- TRY IT -
Pull every line holding the string "atacada" from the records below.

+++ PROVIDED INFORMATION

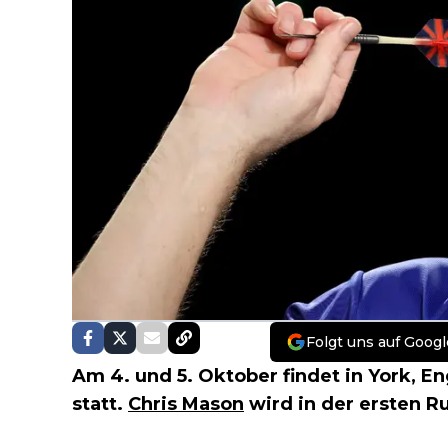
Folgt uns auf Googl
Am 4. und 5. Oktober findet in York, E
statt.
Chris Mason
wird in der ersten 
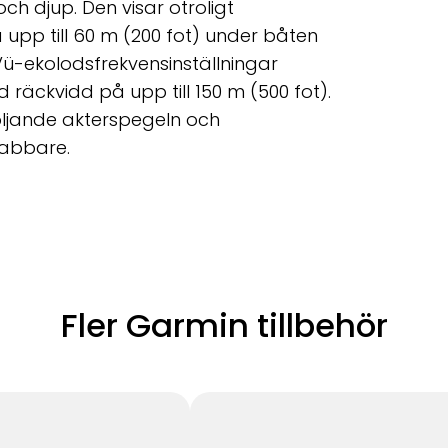
h djup. Den visar otroligt
å upp till 60 m (200 fot) under båten
ü-ekolodsfrekvensinställningar
d räckvidd på upp till 150 m (500 fot).
öljande akterspegeln och
nabbare.
Fler Garmin tillbehör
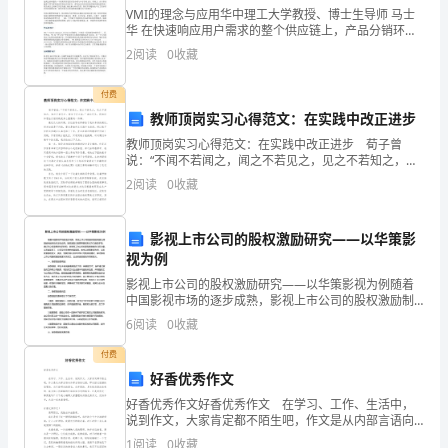
VMI的理念与应用华中理工大学教授、博士生导师 马士
一
华 在快速响应用户需求的整个供应链上，产品分销环节
的地位越来越重要。但是，传统的分销与库存管理模式
个
2
阅读
0
收藏
并不能满足这一要求。例如：在英国举办的98‘供应链
三
付费
教师顶岗实习心得范文：在实践中改正进步
角
教师顶岗实习心得范文：在实践中改正进步 荀子曾
形
说：“不闻不若闻之，闻之不若见之，见之不若知之，知
之不若行之。学至于行止矣。”由此可见，将知识和想法
2
阅读
0
收藏
的
付诸实践是多么重要的一件事。 最近几次的听课，各
最
影视上市公司的股权激励研究——以华策影
视为例
大
写作（），读作（）。
影视上市公司的股权激励研究——以华策影视为例随着
内
中国影视市场的逐步成熟，影视上市公司的股权激励制
度也得到越来越多的关注和应用。股权激励以股票等股
后算乘法”。那该算式应改为（）。
6
阅读
0
收藏
角
权形式作为激励手段，通过与公司发展目标的挂钩，促
使员工为
付费
四.计算题(共2题，共14分)
是
好香优秀作文
88°，
1.比比谁算得快。
好香优秀作文好香优秀作文 在学习、工作、生活中，
说到作文，大家肯定都不陌生吧，作文是从内部言语向
外部言语的过渡，即从经过压缩的简要的、自己能明白
这
1
阅读
0
收藏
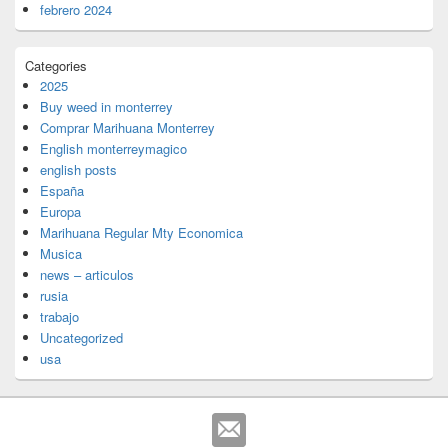
febrero 2024
Categories
2025
Buy weed in monterrey
Comprar Marihuana Monterrey
English monterreymagico
english posts
España
Europa
Marihuana Regular Mty Economica
Musica
news – articulos
rusia
trabajo
Uncategorized
usa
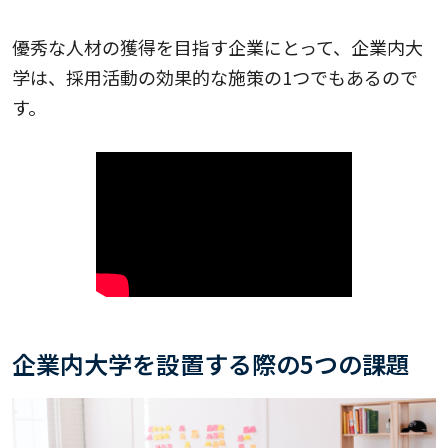
優秀な人材の獲得を目指す企業にとって、企業内大
学は、採用活動の効果的な施策の1つでもあるので
す。
企業内大学を設置する際の5つの課題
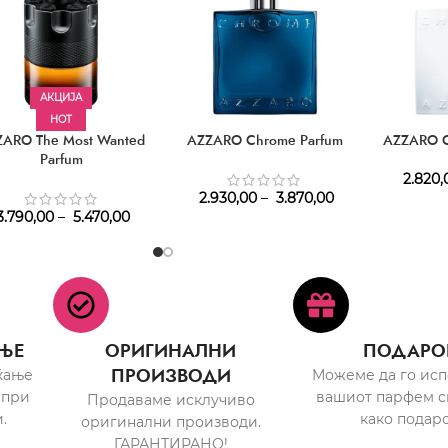
АКЦИЈА
HOT
ZARO The Most Wanted
AZZARO Chrome Parfum
AZZARO C
Parfum
2.820,
2.930,00
–
3.870,00
.790,00
–
5.470,00
ЊЕ
ОРИГИНАЛНИ
ПОДАРО
ПРОИЗВОДИ
ќање
Можеме да го ис
 при
вашиот парфем с
Продаваме исклучиво
.
како подаро
оригинални производи.
ГАРАНТИРАНО!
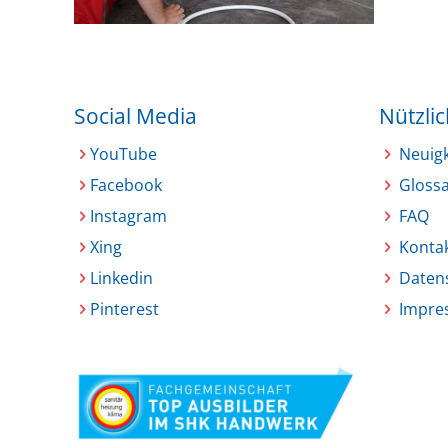
Social Media
Nützli
YouTube
Neuig
Facebook
Glossa
Instagram
FAQ
Xing
Konta
Linkedin
Daten
Pinterest
Impre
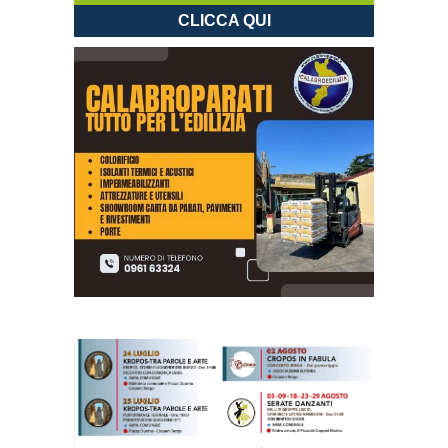
CLICCA QUI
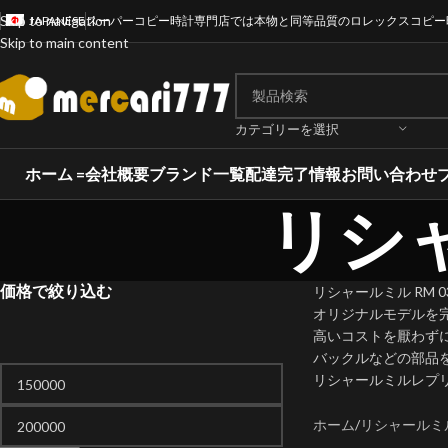
Skip to navigation
JAPANESE
スーパーコピー時計専門店では本物と同等品質のロレックスコピー
Skip to main content
カテゴリーを選択
ホーム =
会社概要
ブランド一覧
配達完了情報
お問い合わせ
リシャ
価格で絞り込む
リシャールミル RM
オリジナルモデルを
高いコストを厭わず
バックルなどの部品
リシャールミルレプリ
ホーム
リシャールミ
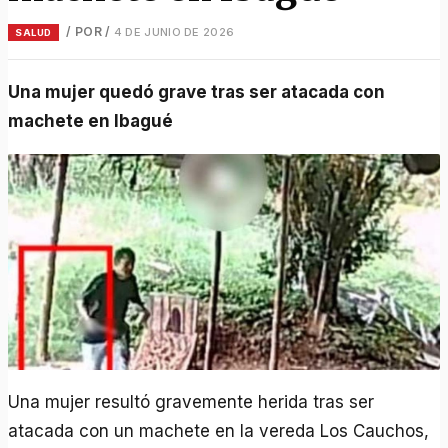
/ POR
/
4 DE JUNIO DE 2026
SALUD
Una mujer quedó grave tras ser atacada con
machete en Ibagué
Una mujer resultó gravemente herida tras ser
atacada con un machete en la vereda Los Cauchos,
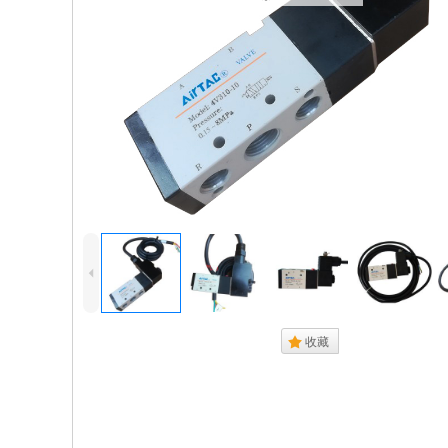
正在加载大图...
4
.
收藏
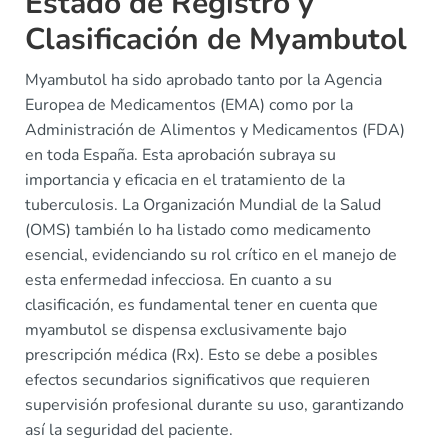
Estado de Registro y
Clasificación de Myambutol
Myambutol ha sido aprobado tanto por la Agencia
Europea de Medicamentos (EMA) como por la
Administración de Alimentos y Medicamentos (FDA)
en toda España. Esta aprobación subraya su
importancia y eficacia en el tratamiento de la
tuberculosis. La Organización Mundial de la Salud
(OMS) también lo ha listado como medicamento
esencial, evidenciando su rol crítico en el manejo de
esta enfermedad infecciosa. En cuanto a su
clasificación, es fundamental tener en cuenta que
myambutol se dispensa exclusivamente bajo
prescripción médica (Rx). Esto se debe a posibles
efectos secundarios significativos que requieren
supervisión profesional durante su uso, garantizando
así la seguridad del paciente.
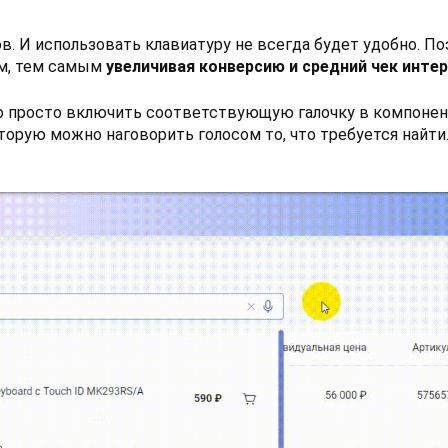
в. И использовать клавиатуру не всегда будет удобно. П
ом, тем самым
увеличивая конверсию и средний чек интер
о просто включить соответствующую галочку в компоненте
торую можно наговорить голосом то, что требуется найти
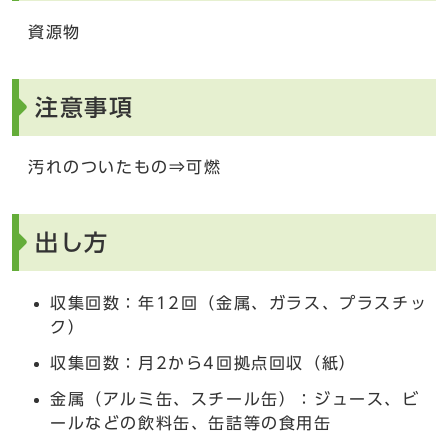
資源物
注意事項
汚れのついたもの⇒可燃
出し方
収集回数：年12回（金属、ガラス、プラスチッ
ク）
収集回数：月2から4回拠点回収（紙）
金属（アルミ缶、スチール缶）：ジュース、ビ
ールなどの飲料缶、缶詰等の食用缶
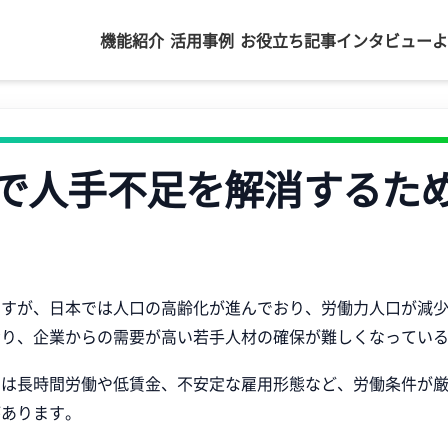
機能紹介
活用事例
お役立ち記事
インタビュー
よ
で人手不足を解消するた
ますが、日本では人口の高齢化が進んでおり、労働力人口が減
おり、企業からの需要が高い若手人材の確保が難しくなってい
ては長時間労働や低賃金、不安定な雇用形態など、労働条件が
があります。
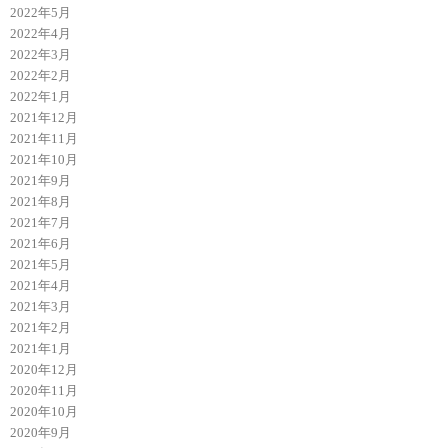
2022年5月
2022年4月
2022年3月
2022年2月
2022年1月
2021年12月
2021年11月
2021年10月
2021年9月
2021年8月
2021年7月
2021年6月
2021年5月
2021年4月
2021年3月
2021年2月
2021年1月
2020年12月
2020年11月
2020年10月
2020年9月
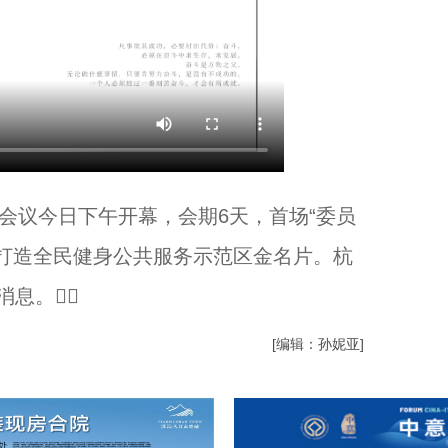
次会议今日下午开幕，会期6天，首场“委员
力打造全民健身公共服务示范区金名片。杭
消息。⬇⬇
[编辑：孙妮亚]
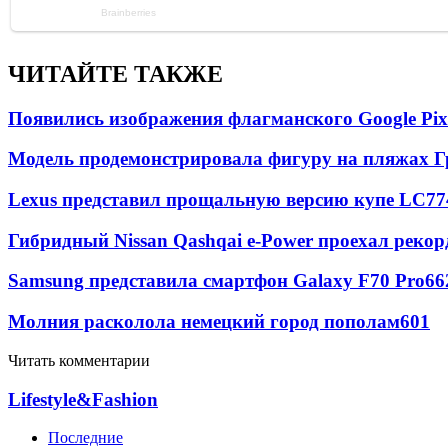
ЧИТАЙТЕ ТАКЖЕ
Появились изображения флагманского Google Pixe
Модель продемонстрировала фигуру на пляжах Г
Lexus представил прощальную версию купе LC
77
Гибридный Nissan Qashqai e-Power проехал рекор
Samsung представила смартфон Galaxy F70 Pro
66
Молния расколола немецкий город пополам
601
Читать комментарии
Lifestyle&Fashion
Последние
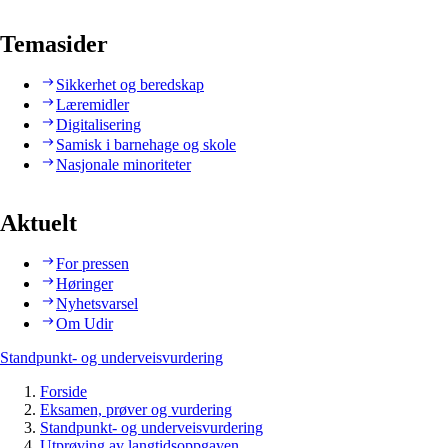
Temasider
Sikkerhet og beredskap
Læremidler
Digitalisering
Samisk i barnehage og skole
Nasjonale minoriteter
Aktuelt
For pressen
Høringer
Nyhetsvarsel
Om Udir
Standpunkt- og underveisvurdering
Forside
Eksamen, prøver og vurdering
Standpunkt- og underveisvurdering
Utprøving av langtidsoppgaven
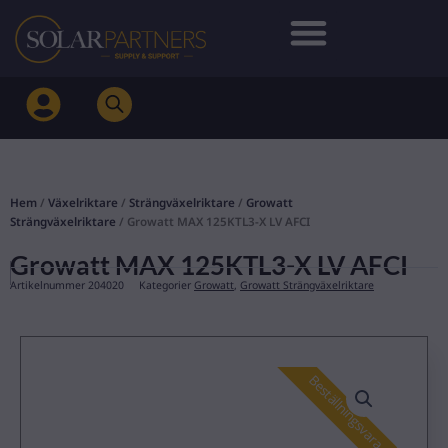
Hoppa
till
innehåll
Hem
/
Växelriktare
/
Strängväxelriktare
/
Growatt
Strängväxelriktare
/ Growatt MAX 125KTL3-X LV AFCI
Growatt MAX 125KTL3-X LV AFCI
Artikelnummer
204020
Kategorier
Growatt
,
Growatt Strängväxelriktare
Beställningsvara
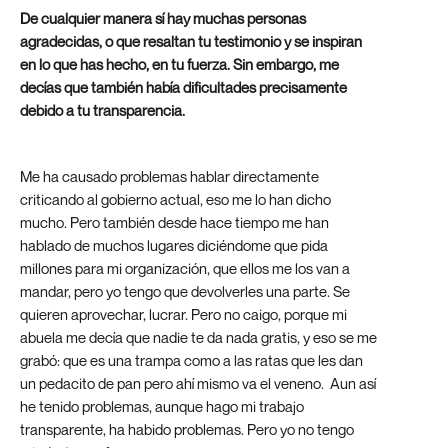
De cualquier manera sí hay muchas personas
agradecidas, o que resaltan tu testimonio y se inspiran
en lo que has hecho, en tu fuerza. Sin embargo, me
decías que también había dificultades precisamente
debido a tu transparencia.
Me ha causado problemas hablar directamente
criticando al gobierno actual, eso me lo han dicho
mucho. Pero también desde hace tiempo me han
hablado de muchos lugares diciéndome que pida
millones para mi organización, que ellos me los van a
mandar, pero yo tengo que devolverles una parte. Se
quieren aprovechar, lucrar. Pero no caigo, porque mi
abuela me decía que nadie te da nada gratis, y eso se me
grabó: que es una trampa como a las ratas que les dan
un pedacito de pan pero ahí mismo va el veneno. Aun así
he tenido problemas, aunque hago mi trabajo
transparente, ha habido problemas. Pero yo no tengo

++++++

- RESPONSE -
Una mujer quedó grave tras ser atacada con
atacada con un machete en la vereda Los Cauchos,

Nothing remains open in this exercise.